Closed kevinrpb closed 2 weeks ago

kevinrpb commented 3 weeks ago

Preface

Hey! Thought I'd open an issue to discuss something that I would like to implement. It should also help me with anything I may be missing.

Please note that this is a huge wishlist. The goal of posting it is to discuss the idea and decide a path forward (or decide against). Also, disclaimer: the way I present it is the 'ideal' way I think makes sense, but I also didn't fully research how everything could actually be implemented in python.

TLDR: Can/should we implement something similar to reactpy?


The issue

Perhaps the main 'blocker' I have right now to scale up a full fledge app with the library is composing UIs. While it allows to create simple windows super easily (btw I love the with _: syntax for making it declarative!), it becomes cumbersome (IMO) more complex UIs. Think of the 'example' window. The layout takes ~100 lines of code, which is not much, but it's hard to navigate and match different elements with their event handling.

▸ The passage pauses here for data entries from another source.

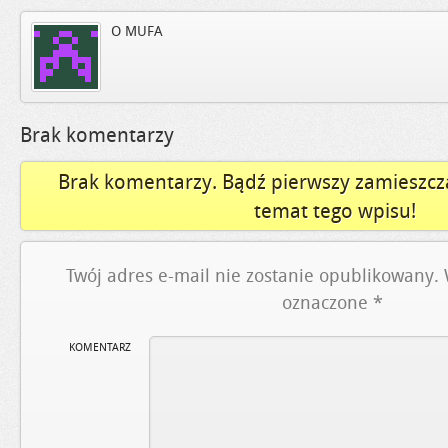
O MUFA
Brak komentarzy
Brak komentarzy. Bądź pierwszy zamieszcz
temat tego wpisu!
Twój adres e-mail nie zostanie opublikowany.
oznaczone
*
KOMENTARZ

Instead, I would like to be able to create standalone 'components' and 'hooks' (a la React) where I could do something like this:

from collections.abc import Callable

import guitk as ui

from components import TextEntry

class MainWindow(ui.Window):
    text: str
    set_text: Callable[[str], None]

    def __init__(self):
        super().__init__()

        self.text, self.set_text = self.use_state("Initial text")

    def config(self):
        self.title = "Main Window"

        with ui.VLayout():
            TextEntry(text=self.text, set_text=self.set_text)
            ui.HSeparator()
            ui.Label(f"Text is {self.text}")

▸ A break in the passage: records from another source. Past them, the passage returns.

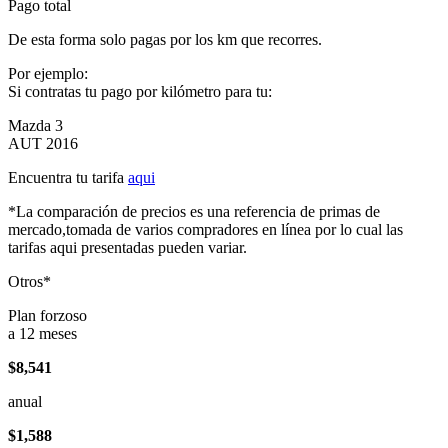
Pago total
De esta forma solo pagas por los km que recorres.
Por ejemplo:
Si contratas tu pago por kilómetro para tu:
Mazda 3
AUT 2016
Encuentra tu tarifa
aqui
*La comparación de precios es una referencia de primas de
mercado,tomada de varios compradores en línea por lo cual las
tarifas aqui presentadas pueden variar.
Otros*
Plan forzoso
a 12 meses
$8,541
anual
$1,588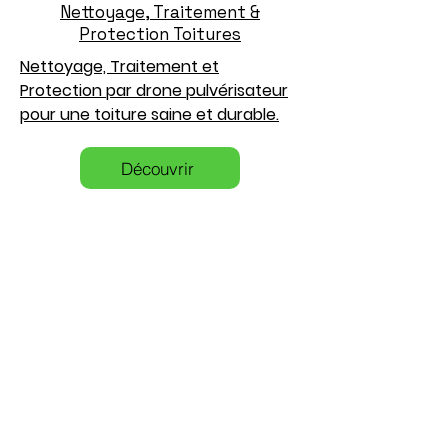
Nettoyage, Traitement &
Protection Toitures
Nettoyage, Traitement et
Protection par drone pulvérisateur
pour une toiture saine et durable.
Découvrir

Now, I am not 100% of how this can be achieved. I see a few things for sure to be done.

Components

We would need a Component class (or something similar). Currently we have BaseWidget, but that is highly tied to tk/ttk widgets. The components would instead use the widgets (or simply wrap them) to compose a piece of UI. In my mind the usage would be something similar to Window. Here's a super simple example of a TextEntry component that's backed by guitk.Entry:

from collections.abc import Callable

import guitk as ui

class TextEntry(ui.Component):
    _text: str
    _set_text: Callable[[str], None]

    def __init__(self, text: str, set_text: Callable[[str], None]):
        super().__init__()

        self._text = text
        self._set_text = set_text

    def config(self):
        ui.Entry(key="text_entry", default=self._text)

    @ui.on("text_entry")
    def _on_text_entry(self):
        self._set_text(self["text_entry"])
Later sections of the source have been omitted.